825 Jahre Niederlibbach

Libbach war bereits in der Hallstadtzeit (500 v. Chr.) nachweisbar am Auerbach liegend, eine Ansiedlung. Der Ursprung beider Libbacher Gemeinden liegt nördlich des jetzigen Standortes, in Quellennähe des Hühnergrundes. Steinbeilfunde und Hügelgräber beweisen eine frühzeitliche Besiedlung. Die zwischen Niederlibbach und Strinz-Trinitatis gefundenen Grabfelder (ca. 40 Stück) lassen die Weite dieser Ansiedlung erkennen.

Die beiden Libbacher Ansiedlungen waren später durch die römischen Grenzbefestigung (Limes) zu einer „Grenzstation“, sowie zu einer Handelsniederlassung geworden. Die westliche Ansiedlung (Niederlibbach) übernahm den Strinzer Raum mit Hambach, die östliche (Oberlibbach) war für die Handelsstraße und das Gebiet bis Auroff und die alte Heerstraße nach Idstein zuständig.
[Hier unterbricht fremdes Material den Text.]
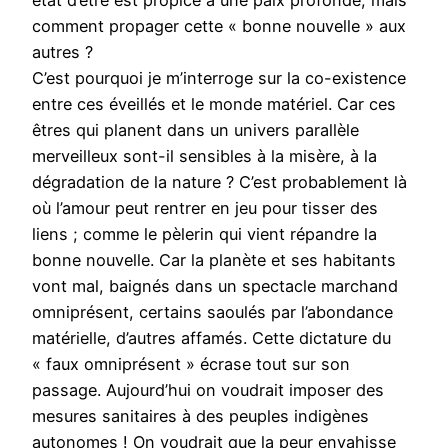
état d’être est propice à une paix profonde, mais
comment propager cette « bonne nouvelle » aux
autres ?
C’est pourquoi je m’interroge sur la co-existence
entre ces éveillés et le monde matériel. Car ces
êtres qui planent dans un univers parallèle
merveilleux sont-il sensibles à la misère, à la
dégradation de la nature ? C’est probablement là
où l’amour peut rentrer en jeu pour tisser des
liens ; comme le pèlerin qui vient répandre la
bonne nouvelle. Car la planète et ses habitants
vont mal, baignés dans un spectacle marchand
omniprésent, certains saoulés par l’abondance
matérielle, d’autres affamés. Cette dictature du
« faux omniprésent » écrase tout sur son
passage. Aujourd’hui on voudrait imposer des
mesures sanitaires à des peuples indigènes
autonomes ! On voudrait que la peur envahisse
Das Kloster Bleidenstadt bat am 21. Februar 1184 wegen der Klärung von Besitzansprüchen Papst Lucius III. in Rom um einen Schutzbrief, den dieser auch erteilte. Darin war der Besitz des Klosters „mit allem was dazu gehört“ aufgelistet, auch Lidelbach, das heutige Ober- und Niederlibbach. Diese erste urkundliche Erwähnung ist auch Anlass zum 825jährigen Jubiläum des Taunussteiner Stadtteils im Jahre 2009. Die heutige Ortsbezeichnung Niederlibbach stammt aus den Jahren 1521/23. Anno 1566 bestätigte das Oberamt Idstein der Gemeinde Niederlibbach 14 Haushaltungen mit einer Einwohnerzahl von 45 - 50 Personen.
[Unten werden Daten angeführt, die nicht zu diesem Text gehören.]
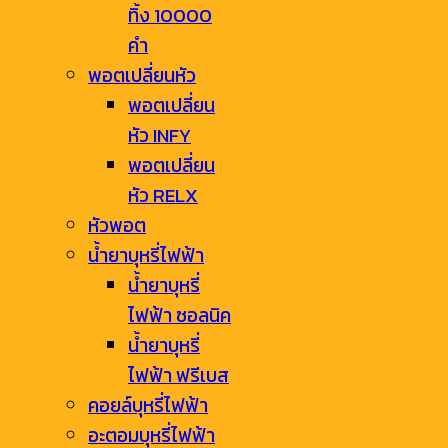
ทิ้ง 10000
คำ
พอตเปลี่ยนหัว
พอตเปลี่ยน
หัว INFY
พอตเปลี่ยน
หัว RELX
หัวพอต
น้ำยาบุหรี่ไฟฟ้า
น้ำยาบุหรี่
ไฟฟ้า ซอลนิค
น้ำยาบุหรี่
ไฟฟ้า ฟรีเบส
คอยล์บุหรี่ไฟฟ้า
อะตอมบุหรี่ไฟฟ้า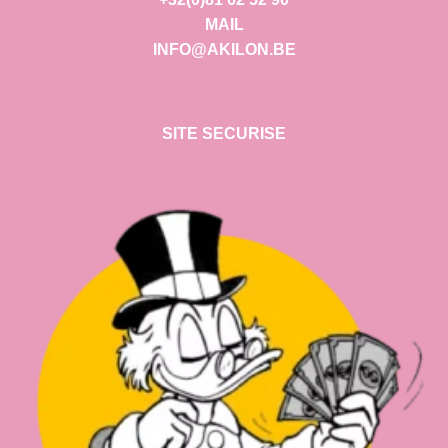
MAIL
INFO@AKILON.BE
SITE SECURISE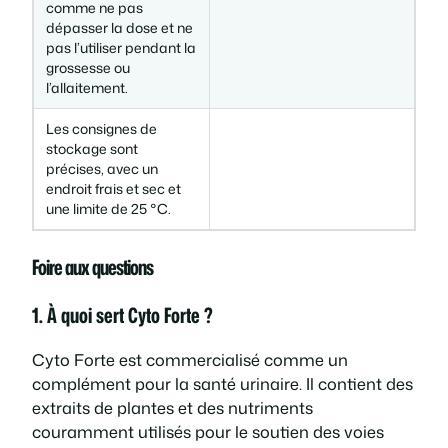
comme ne pas
dépasser la dose et ne
pas l’utiliser pendant la
grossesse ou
l’allaitement.
Les consignes de
stockage sont
précises, avec un
endroit frais et sec et
une limite de 25 °C.
Foire aux questions
1. À quoi sert Cyto Forte ?
Cyto Forte est commercialisé comme un
complément pour la santé urinaire. Il contient des
extraits de plantes et des nutriments
couramment utilisés pour le soutien des voies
Die im 16. Jahrhundert in der Grafschaft Nassau wütende Pestwelle verschonte die Niederlibbacher Gemeinde, doch brachte die Reformation und der 30-jährige Krieg Not und
Elend über die Bevölkerung. Als man 1648 die Bevölkerung registrierte, machte man die erschreckende Feststellung, dass Niederlibbach bei noch zwei bestehenden Haushaltungen nur noch 7 Einwohner hatte. Komplett ausgestorben waren mehrere Gemeinden in unmittelbarer Nähe, nämlich Oberauroff und Neuhof. Um 1700 gab es wieder 28 Einwohner.

Am 2. Februar 1902 begann man in Niederlibbach, die Wasserleitungen zu verlegen. Zwar wurden die Brunnen noch immer als billige Wasserentnahme benutzt, doch war es einfacher, an dem Hahn zu drehen als einen Eimer Wasser am Seil empor zu ziehen. Mit der Elektrizität musste man aber noch bis 1922 warten. Kurz vor dem 2. Weltkrieg wurde 1938 der Straßenbau begonnen, der 1940 beendet wurde. Zu einer Kanalisation reichte das Geld nicht mehr und man ließ das Abwasser in das „Floss“ laufen. Man war zufrieden, anstatt der früheren Schotterstraße endlich eine leicht begehbare Straße zu haben.

Nach dem 2. Weltkrieg wurde in den Jahren 1950/55 die Tiefbohrung durchgeführt, um für die Bevölkerung die Wasserversorgung sicher zu stellen. Der Hochbehälter wurde erst 1960 errichtet. Niederlibbach gab 1972 seine Selbstständigkeit auf und schloss sich der damaligen Großgemeinde und jetzigen Stadt Taunusstein an.